Dragan Stojkovic, joueur légendaire de Yougoslavie, est encore aujourd’hui reconnu comme l’un des footballeurs les plus talentueux de l’histoire, malheureusement rarement jugé à sa juste valeur. Que ce soit dans le club de sa ville natale, à l’Etoile Rouge de Belgrade, à l’OM ou même au Japon, cet Ultimo Diez est devenu légendaire et a marqué l’histoire partout où il est passé. Récit d’une carrière sans comparaison d’un joueur qui restera à jamais au Panthéon de son pays et du football européen.
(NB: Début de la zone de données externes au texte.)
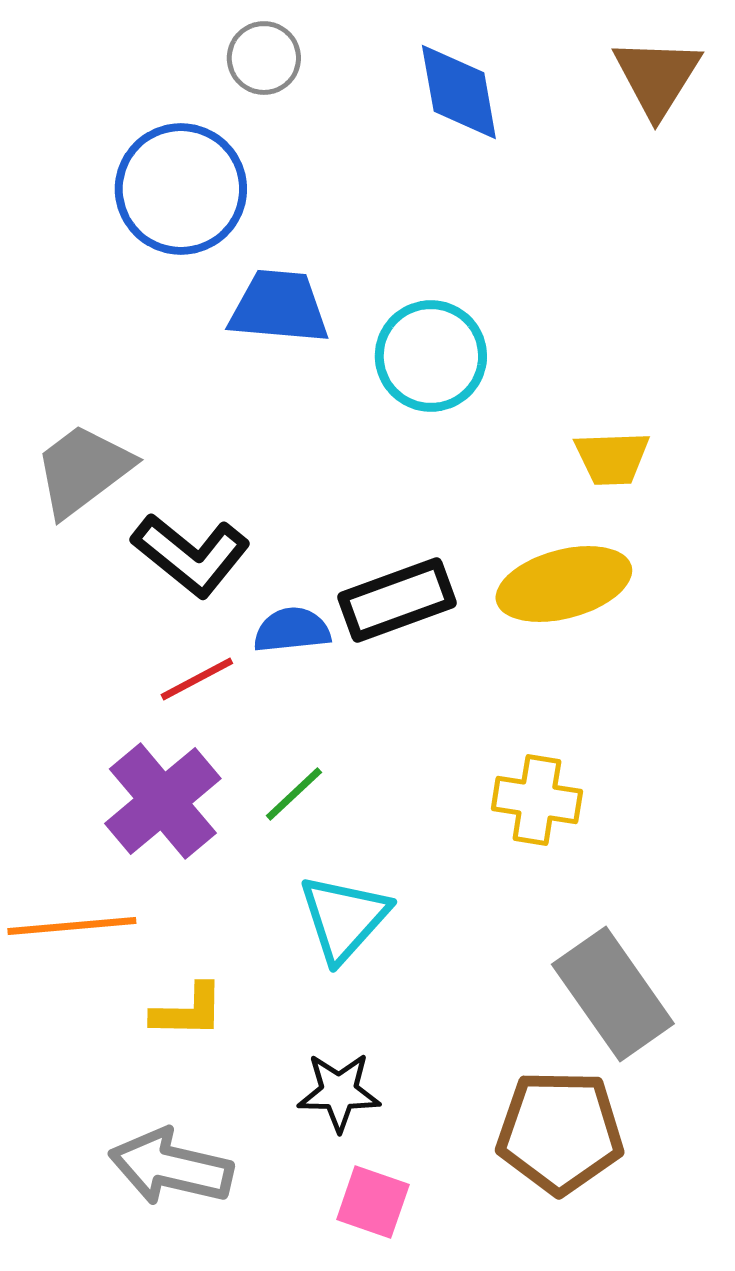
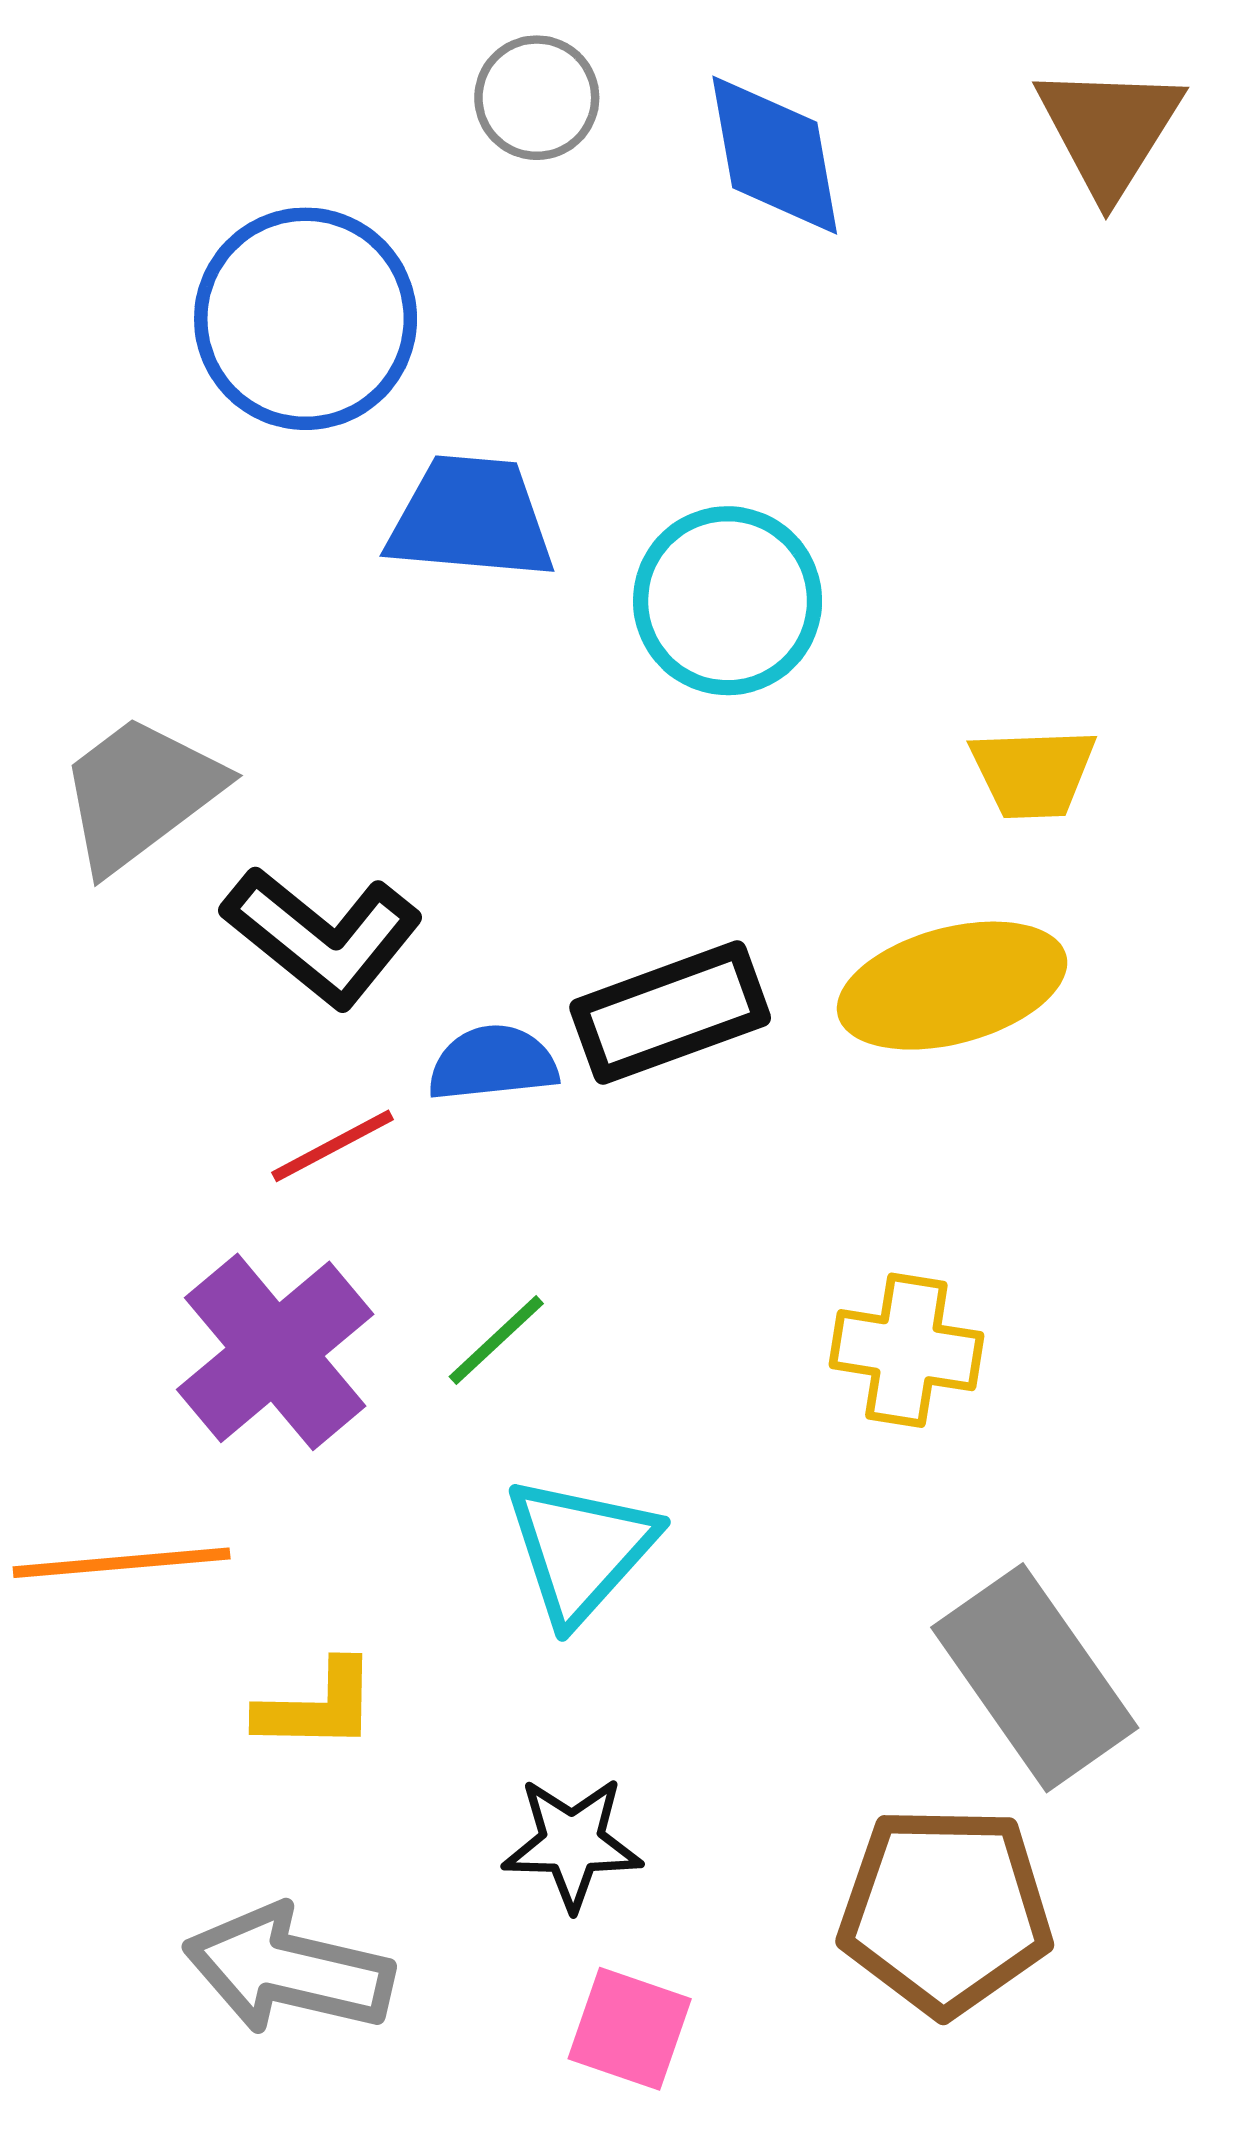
gray circle: (264, 58) -> (537, 98), moved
Stojkovic, né à Nis – aujourd’hui en Serbie, à l’époque en Yougoslavie – va très rapidement se démarquer et dévoiler son talent aux yeux de ses proches et de tout son quartier. Surnommé Piksi en référence au personnage de Pixie, Dixie et Mr Jinks, il se met vite au football et s’entraîne dans une province de Nis, où il grandit et développe son jeu. Dès l’âge de 15 ans, il est repéré et testé par le Radnicki Nis, club de sa ville natale, qu’il rejoint pour la saison 1981-1982, à l’âge de 16 ans, et est directement intégré dans l’équipe senior. Sa carrière commence donc très jeune, et le reste appartient à l’histoire. Son entraîneur de l’époque voit en lui un milieu offensif de talent, parfois placé en numéro 9, et voit juste : son talent explose aux yeux de l’Europe entière. Il ne remporte malheureusement aucun titre avec son premier club dans lequel il reste cinq saisons, mais aura contribué à l’une des plus belles périodes de l’histoire du club. S’il ne marque pas énormément de buts là-bas, il parvient, malgré de nombreuses blessures, à se donner un nom et à impression un autre grand club de Yougoslavie : l’Etoile Rouge. Transféré à l’été 1986, Stojkovic laisse au Radnicki Nis un héritage de virtuosité et de technique sans pareil, lui qui est, aux yeux du monde, l’un des futurs grands joueurs de l’histoire. Il a notamment permis, lors de sa dernière saison jugée comme sa meilleure, au Radnicki Nis de remonter en première division du championnat yougoslave.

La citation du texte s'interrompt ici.